Comment #4 on issue 2315 by matt...@gmail.com: integrate(1/(x**2 + n**2, x) failure, where n is an integer
http://code.google.com/p/sympy/issues/detail?id=2315

This patch is wrong because it shouldn't happen that for a certain case div() changes the domain of computation (ZZ -> QQ). A sane solution is to use 'auto' flag, e.g.:

In [1]: Poly(x).div(Poly(2, x))
Out[1]: (Poly(0, x, domain='ZZ'), Poly(x, x, domain='ZZ'))

In [2]: Poly(x).div(Poly(2, x), auto=True)
Out[2]: (Poly(1/2*x, x, domain='QQ'), Poly(0, x, domain='QQ'))

@Aaron: Domains in polys can be viewed as static types with type inference (more or less). Bugs like this one simply show that modules that use polys were often coded without sufficient care taken about the domains of computation and fulfillment of algorithmic criteria, and ratint() is a good example of this.

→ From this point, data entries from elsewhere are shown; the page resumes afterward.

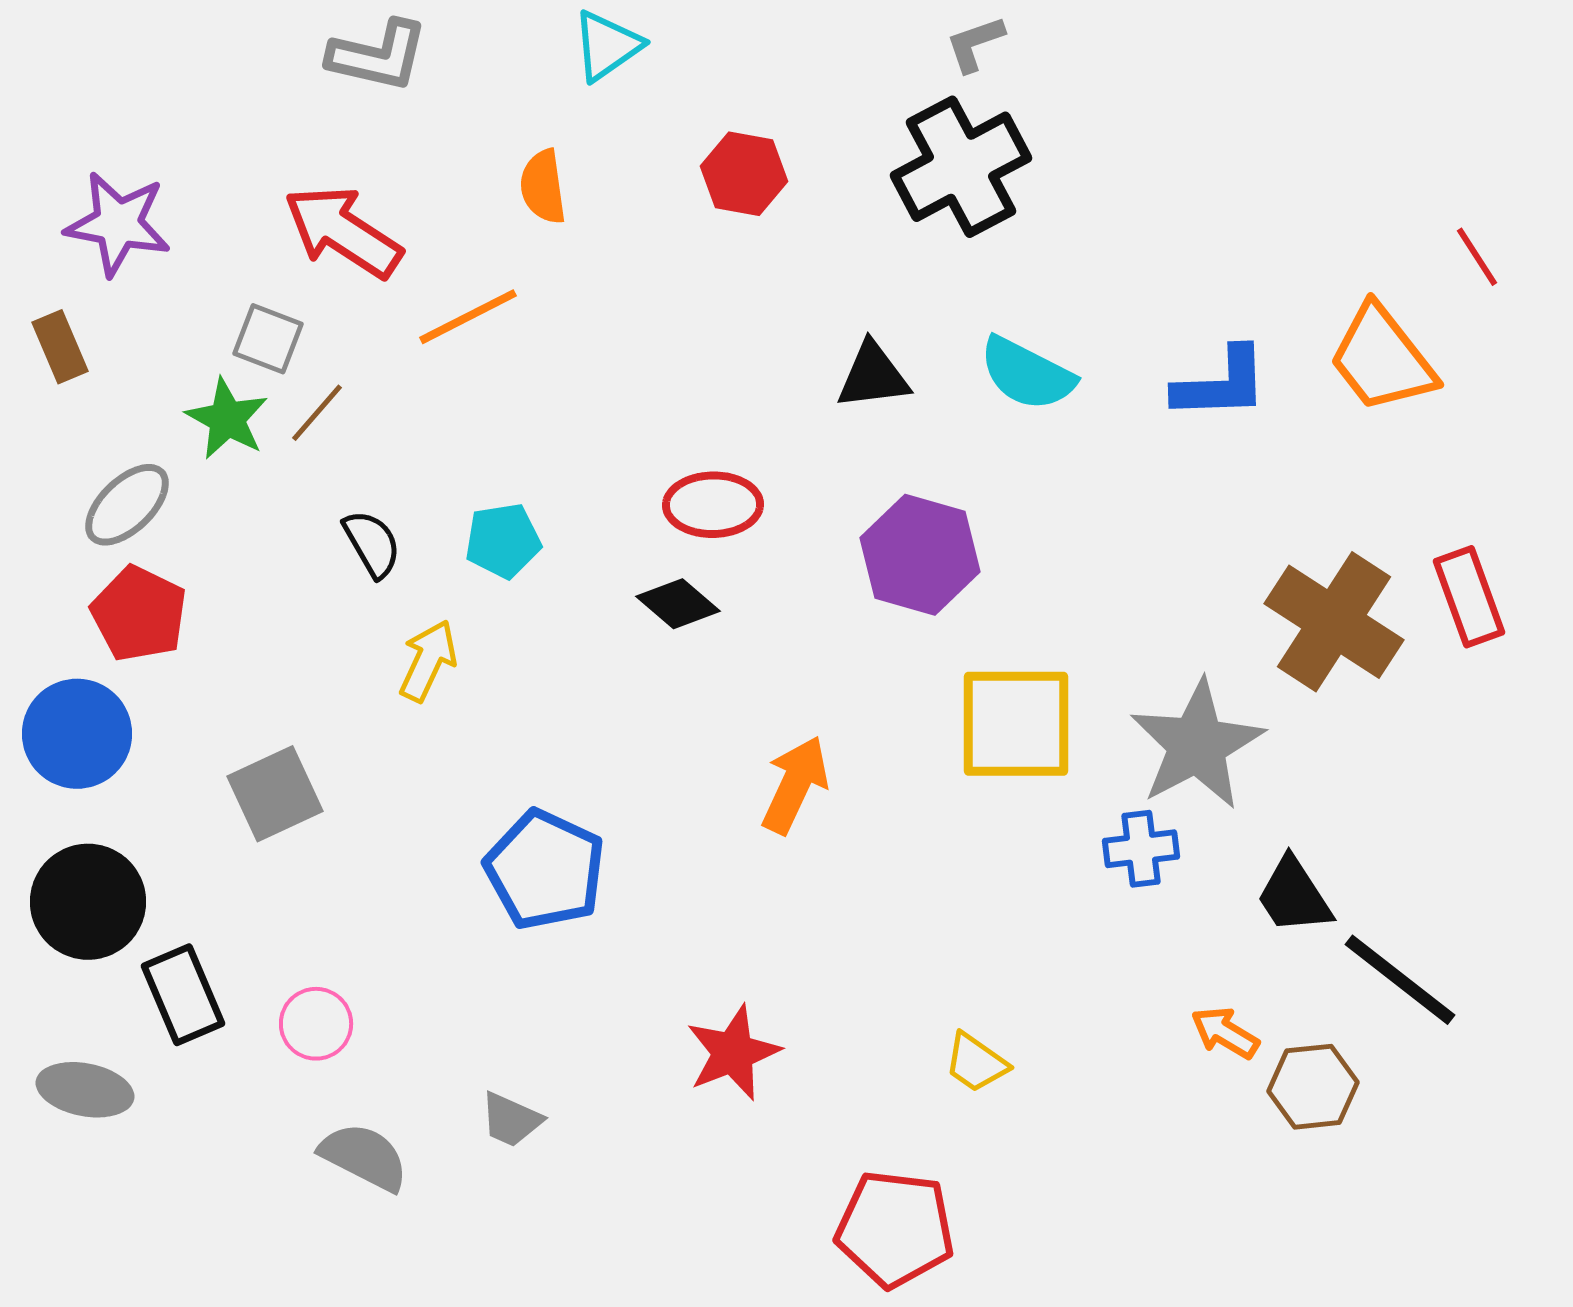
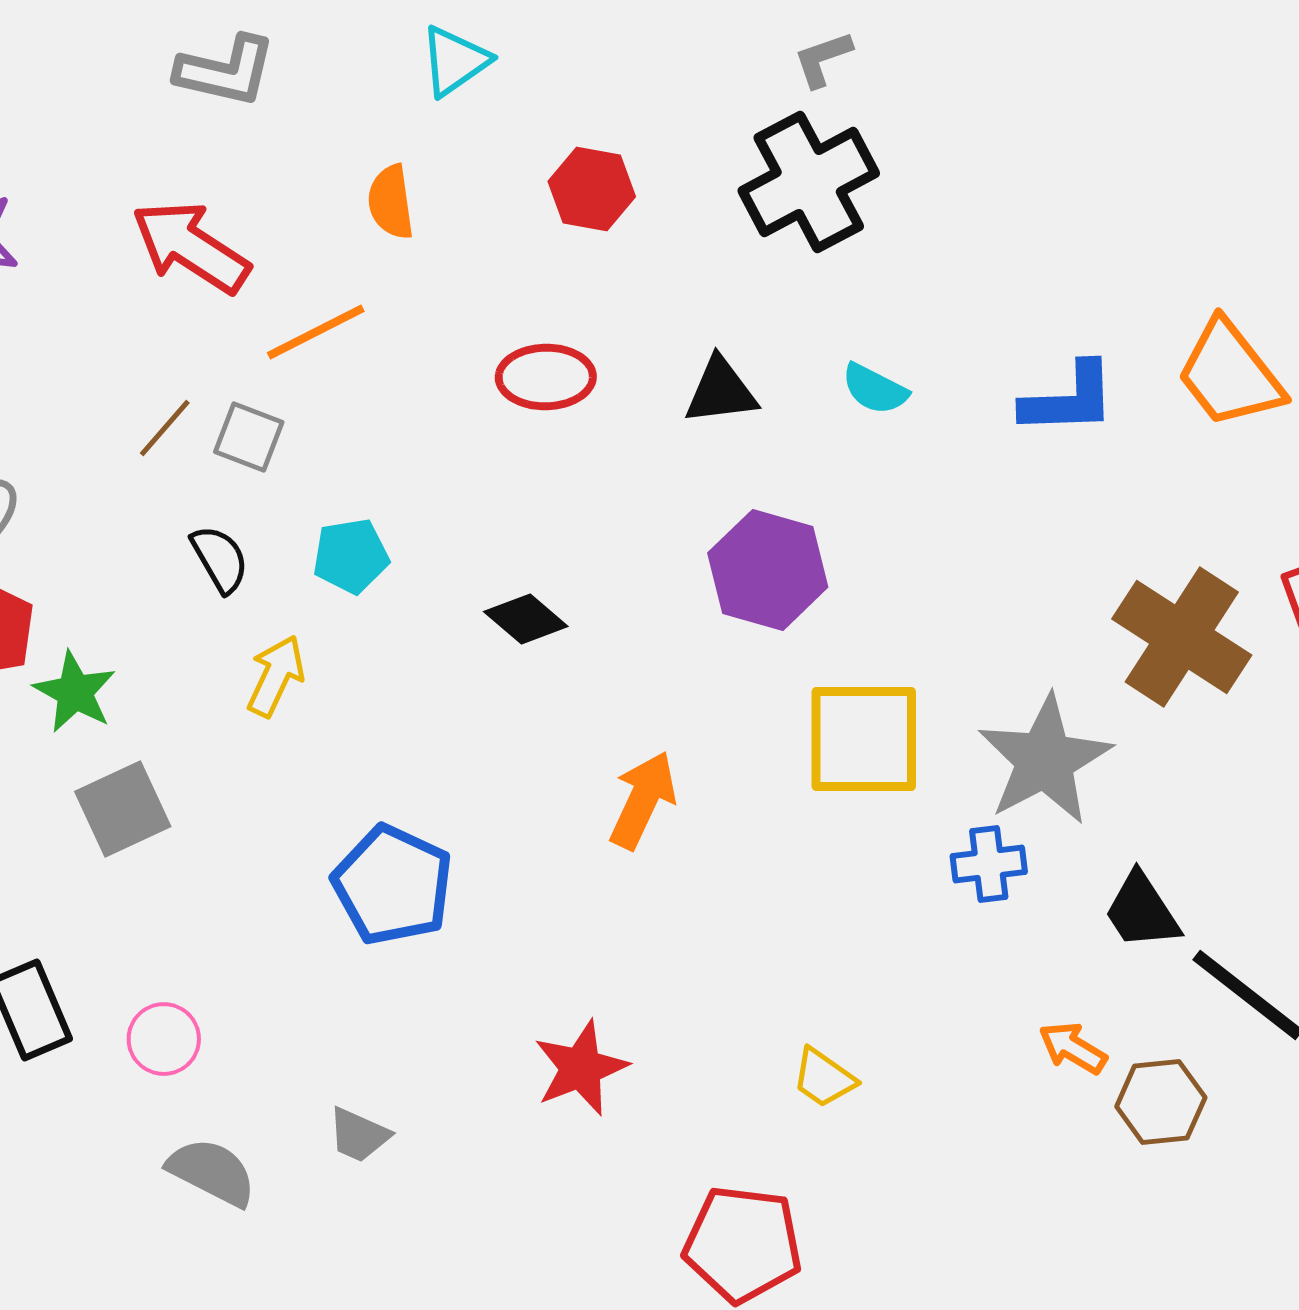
gray square: (268, 339) -> (249, 437), moved
cyan semicircle: (1027, 374) -> (875, 389), size x0.7
green star: (227, 419) -> (75, 692), moved
red ellipse: (713, 505) -> (546, 377), moved

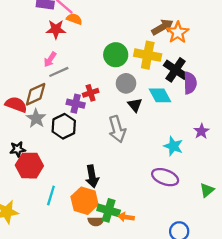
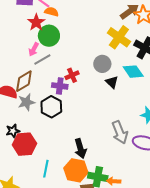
red star: (56, 29) -> (36, 22), turned -30
green circle: (116, 55) -> (49, 36), moved
yellow cross: (148, 55) -> (119, 37), turned 30
gray star: (36, 118) -> (26, 102), turned 30
gray arrow: (117, 129) -> (120, 132), moved

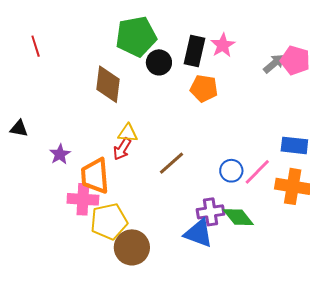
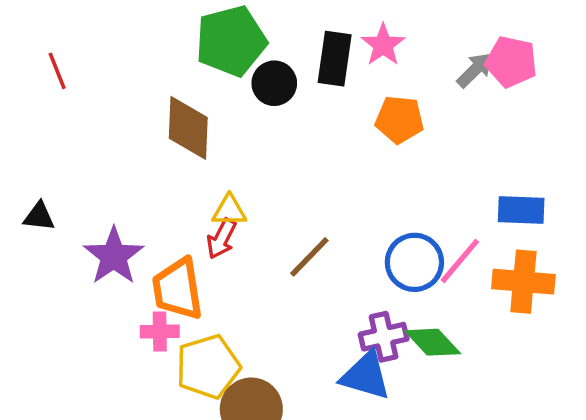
orange pentagon: (204, 88) -> (399, 120), moved
purple star: (60, 154) -> (114, 256), size x1.6
blue circle: (231, 171) -> (414, 262), size x1.4
pink cross: (83, 199) -> (160, 332), size x0.7

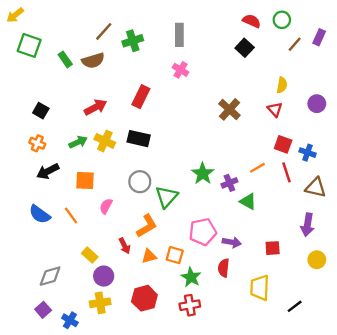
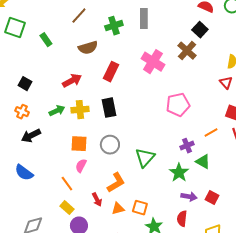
green cross: (133, 41) -> (114, 26), moved
brown semicircle: (93, 61) -> (88, 48), moved
pink cross: (181, 70) -> (153, 62), moved, size x1.6
brown cross: (229, 109) -> (187, 51), moved
black rectangle: (139, 139) -> (109, 108), turned 66
yellow cross: (105, 141) -> (80, 110), turned -30
green star: (203, 174) -> (179, 173), moved
orange square: (85, 181) -> (79, 144), moved
green triangle: (167, 197) -> (145, 158), moved
orange line: (71, 215) -> (67, 184), moved
pink pentagon: (203, 232) -> (178, 105), moved
red square: (273, 248) -> (212, 198), moved, turned 32

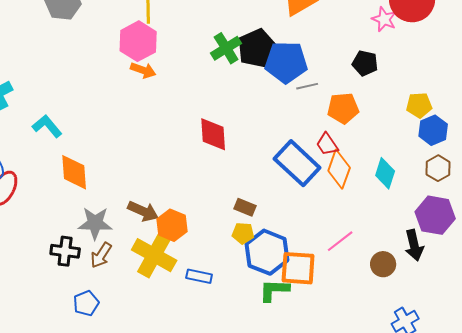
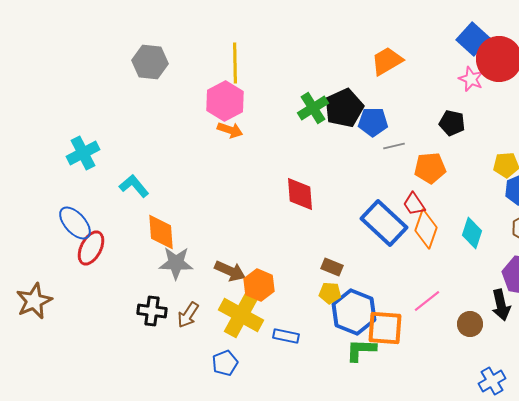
blue pentagon: (286, 62) -> (373, 122), size x0.7
gray star: (95, 223) -> (176, 263), moved
blue pentagon: (86, 303) -> (225, 363), moved

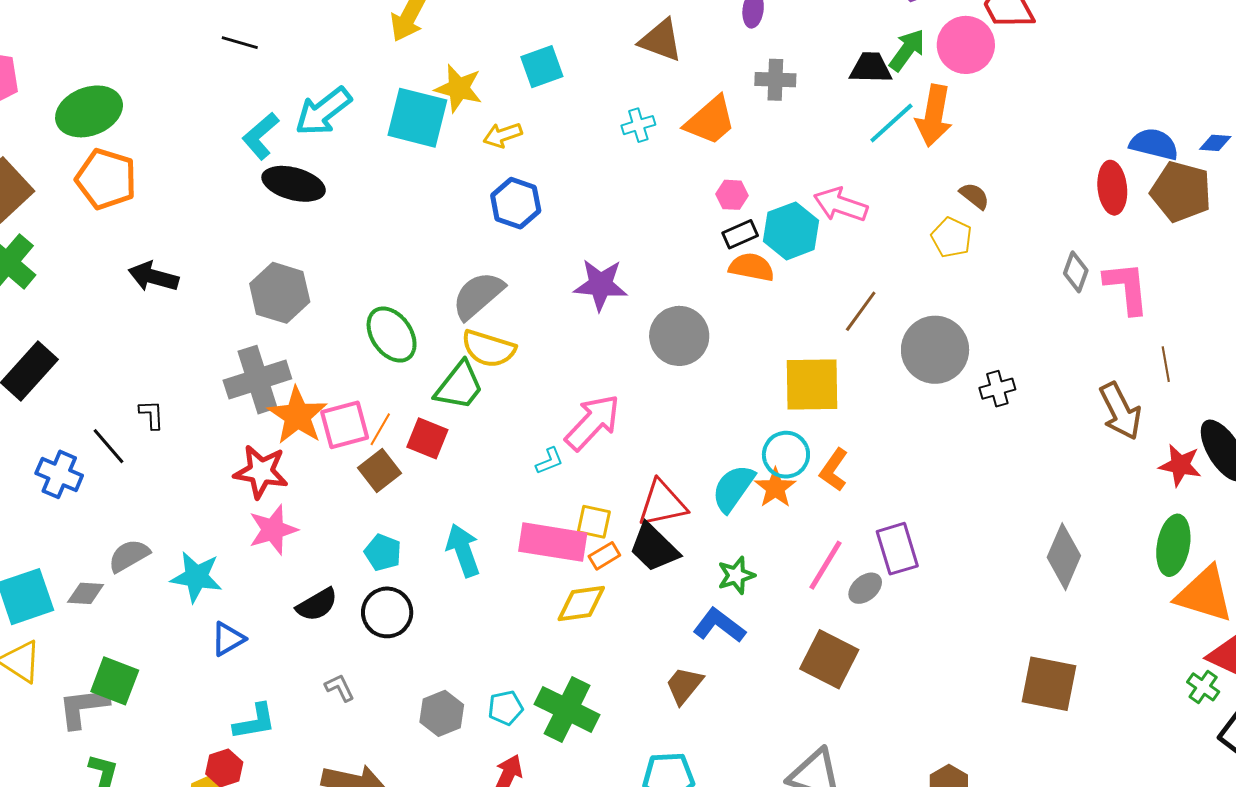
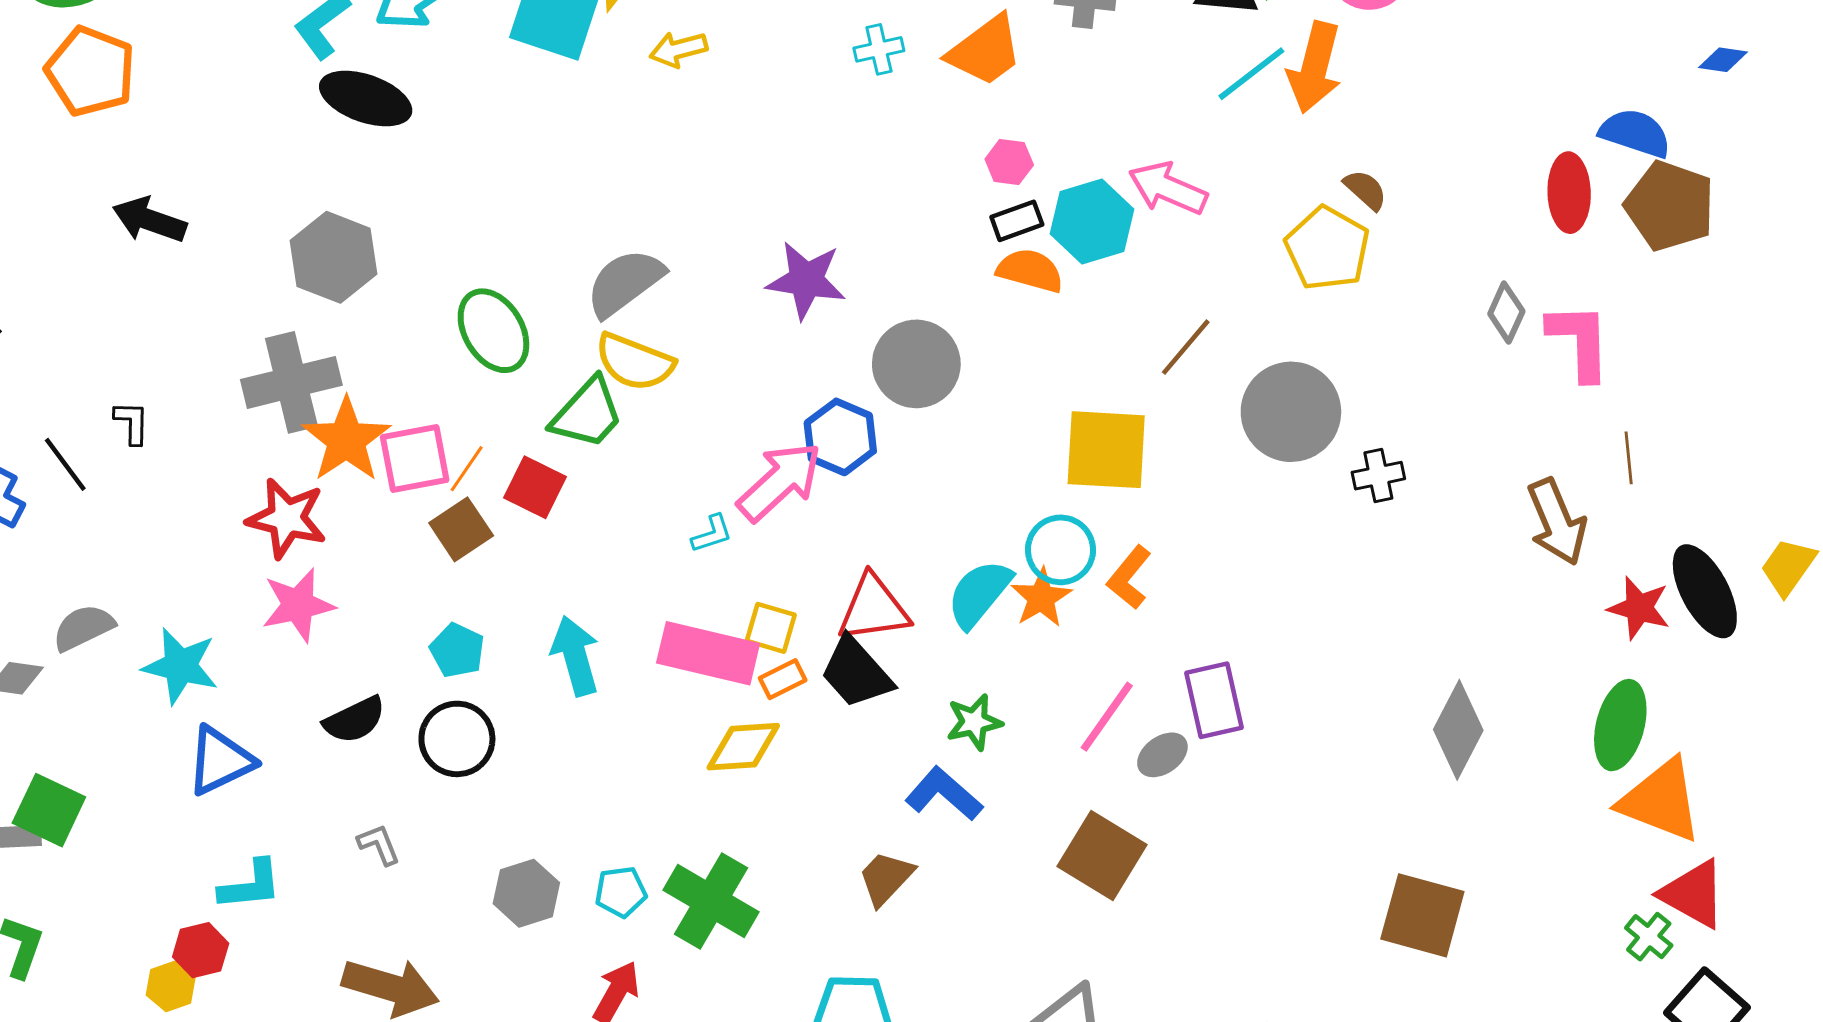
blue diamond: (1215, 143) -> (1723, 60), moved
blue hexagon: (516, 203) -> (840, 437), moved
yellow pentagon: (952, 237) -> (1327, 248), size x1.4
blue triangle: (228, 639) -> (220, 761), size x1.4

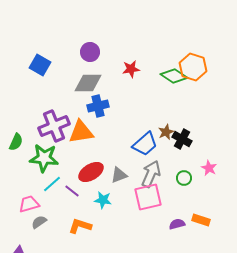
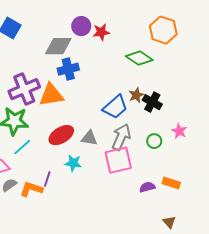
purple circle: (90, 52) -> (81, 26), moved
green diamond: (174, 76) -> (139, 58), moved
gray triangle: (119, 175) -> (89, 138), turned 30
purple line: (72, 191) -> (47, 179), moved, turned 70
orange L-shape: (80, 226) -> (31, 189), moved

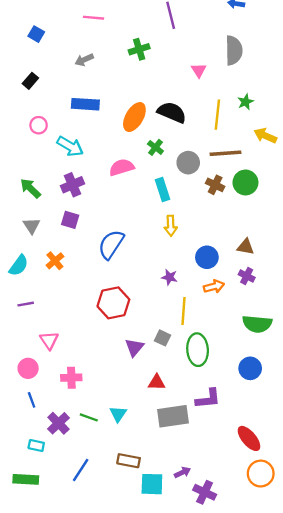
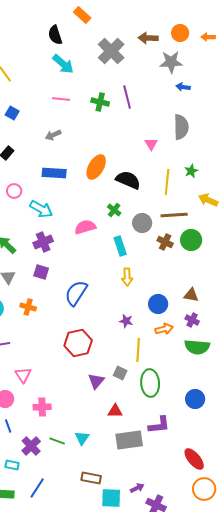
green cross: (139, 49) -> (100, 102), moved, turned 30
orange ellipse: (134, 117) -> (96, 167), moved
orange cross: (55, 261) -> (28, 307), turned -35
green semicircle: (257, 324) -> (197, 347), moved
blue line: (81, 470) -> (37, 488), moved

If only ratint() took care of setting up proper domains, all those problems would have been non-existent.

Changing div() to use QQ by default won't help here. For example if an algorithm requires computations in an algebraic closure of some domain, we always tell polys what the final domain should be (because it's very expensive to do computations in such domains and not always possible to infer correct domain automatically).

I will speed up work on a specific version context managers for polys (no with statement required). This should help tracking domains in algorithms and will make it much more pleasant than it is currently. Still we will have to put a lot of attention to those details.